# Roller Pigeons



## pluviru (Jul 14, 2011)

I am making another loft for rollers. As I am new to rollers, I want to know which breed is the best. Example which breed goes the highest in the sky and which breed rolls the most, and how many times in once they roll.

I'm going to have a 5 x 4 x 6 loft. how many of them can I keep in it?

Thank you for any information


----------



## thepigeonkey (Oct 12, 2011)

I have Birmingham rollers here in NZ, My hens do around 10 - 12 spins without breaking, I think they are the best roller breed, I do have a few high fliers to take them up high also.


----------



## pluviru (Jul 14, 2011)

thepigeonkey said:


> I have Birmingham rollers here in NZ, My hens do around 10 - 12 spins without breaking, I think they are the best roller breed, I do have a few high fliers to take them up high also.

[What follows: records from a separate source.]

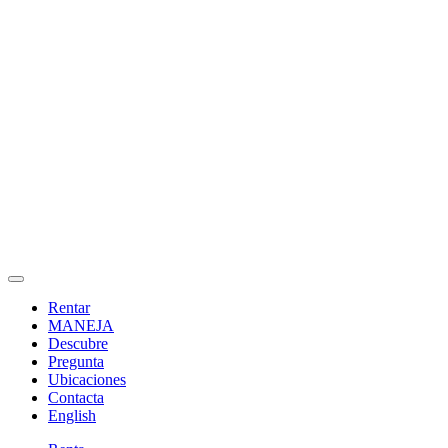
Rentar
MANEJA
Descubre
Pregunta
Ubicaciones
Contacta
English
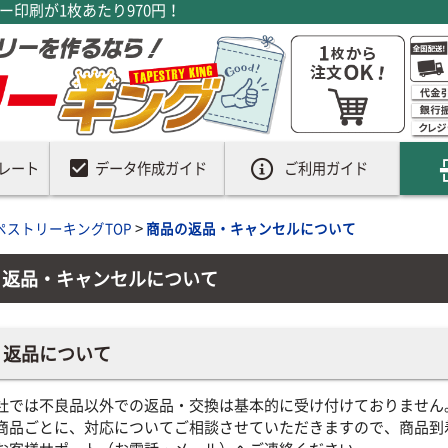
印刷が1枚あたり970円！
check_box
レート
データ作成ガイド
ご利用ガイド
>
ペストリーキングTOP
商品の返品・キャンセルについて
返品・キャンセルについて
返品について
社では不良品以外での返品・交換は基本的に受け付けておりません
商品ごとに、対応についてご相談させていただきますので、商品到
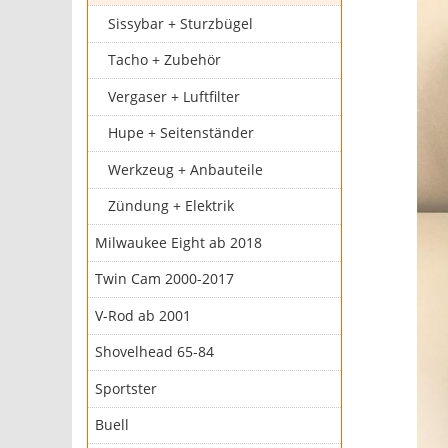
Sissybar + Sturzbügel
Tacho + Zubehör
Vergaser + Luftfilter
Hupe + Seitenständer
Werkzeug + Anbauteile
Zündung + Elektrik
Milwaukee Eight ab 2018
Twin Cam 2000-2017
V-Rod ab 2001
Shovelhead 65-84
Sportster
Buell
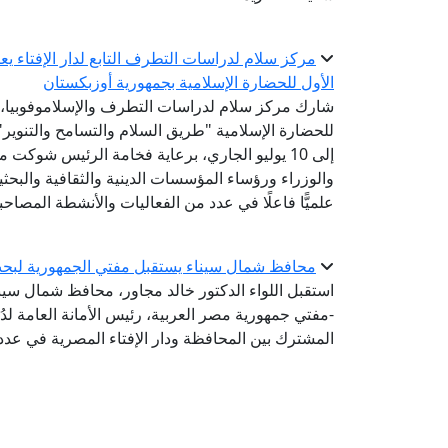
مركز سلام لدراسات التطرف التابع لدار الإفتاء 
الأول للحضارة الإسلامية بجمهورية أوزبكستان
شارك مركز سلام لدراسات التطرف والإسلاموفوبيا، الت
إلى 10 يوليو الجاري، برعاية فخامة الرئيس شوك
والوزراء ورؤساء المؤسسات الدينية والثقافية والبح
علميًّا فاعلًا في عدد من الفعاليات والأنشطة المصاحب
محافظ شمال سيناء يستقبل مفتي الجمهورية لبحث
استقبل اللواء الدكتور خالد مجاور، محافظ شمال سيناء،
-مفتي جمهورية مصر العربية، رئيس الأمانة العامة لدُو
المشترك بين المحافظة ودار الإفتاء المصرية في عدد 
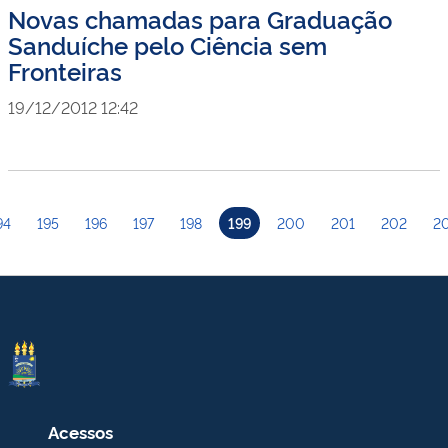
Novas chamadas para Graduação
Sanduíche pelo Ciência sem
Fronteiras
19/12/2012 12:42
94
195
196
197
198
199
200
201
202
2
Acessos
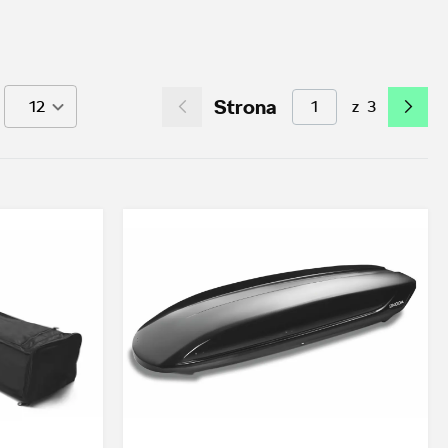
Strona
z
3
12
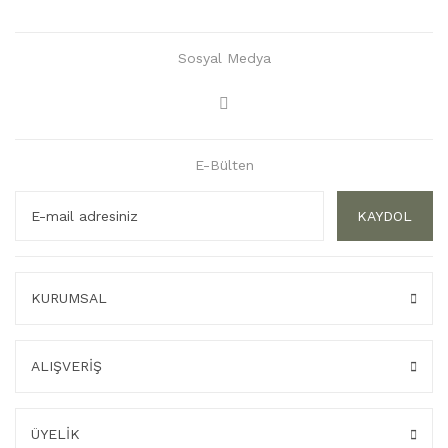
Sosyal Medya
E-Bülten
KAYDOL
KURUMSAL
ALIŞVERİŞ
ÜYELİK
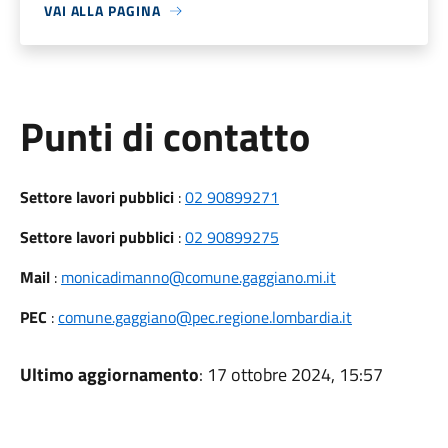
VAI ALLA PAGINA
Punti di contatto
Settore lavori pubblici
:
02 90899271
Settore lavori pubblici
:
02 90899275
Mail
:
monicadimanno@comune.gaggiano.mi.it
PEC
:
comune.gaggiano@pec.regione.lombardia.it
Ultimo aggiornamento
: 17 ottobre 2024, 15:57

I was thinking to get some Birmingham rollers but it's not common in my country. Is there any strains of this breed?
Thank you


----------



## thepigeonkey (Oct 12, 2011)

I am sure there are, I am not aware of them however. There are some really good ones on you tube, Search, Memorial Day Rollers.


----------



## wcspinner (Jan 3, 2010)

Check out this site. www.rickmeerollers.com


----------



## lisa macdonald (Apr 13, 2014)

I have birds down from imports from Monty Neebles imported through Australia in 1997 from Dave Leaders to Kerry Muller - Pete Lemon etc


----------